Estamos ahora frente a un manejo de la inteligencia artificial amoral, que encuentra y no necesita justificación a sus atropellos porque se ha colocado en un limbo especial, espacial, donde no llegan las leyes que emanan de los parlamentos democráticos, de donde se define y se protege el interés de los más desprotegidos, de la defensa de la sociedad de la igualdad de oportunidades y de acceso a los esenciales derechos humanos, entre otros, el del acceso a Internet y sus contenidos.

Es tiempo de plantearnos y replantear una inteligencia artificial que contribuya al progreso, un tiempo y un espacio donde cabemos todos o debemos hacer caber. Nadie puede quedar fuera ni atrás. Hay que darle un marco democrático, legal y de soberana prosperidad para que no sean otros, humanos o algoritmos, los que lo hagan por nosotros, adueñándose del futuro y concentrando cada vez más, inmoralmente, la riqueza.

La interacción, o cooperación, entre la inteligencia artificial y el interés social, o general, está lleno de desafíos y de posibilidades, pero para ello es requisito esencial redefinir este instrumento, elevar sus objetivos.
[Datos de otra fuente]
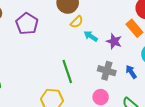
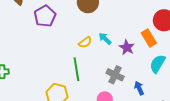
yellow semicircle: (77, 22) -> (85, 42), moved
blue arrow: (131, 72) -> (139, 88), moved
Hay que democratizar las redes y los contenidos. Hay que poner en valor los desarrollos porque el conocimiento no es neutro. Hay que premiar sí la audacia y la creatividad, pero en clave democrática. La inteligencia artificial debe ser, además y fundamentalmente, una herramienta para fortalecer la democracia y abatir, a mínimo, la inmoral brecha económica que crece año a año.
Democracia es poner en valor los desarrollos ya alcanzados y por alcanzar, producto de los avances logrados por la aplicación de la inteligencia artificial. No se trata de recorrer alternativas de una democracia algorítmica. Sino de cómo disfrutaremos, en sentido amplio, de los avances producidos a partir de la aplicación y desarrollo de la IA en nuevos procesos de gestión y producción. Ello implica la redimensión ética, jurídica, económica, y fundamentalmente de su dimensión política. Ésta es la vía para reordenar. Y los preocupados, por cierto, son muchos.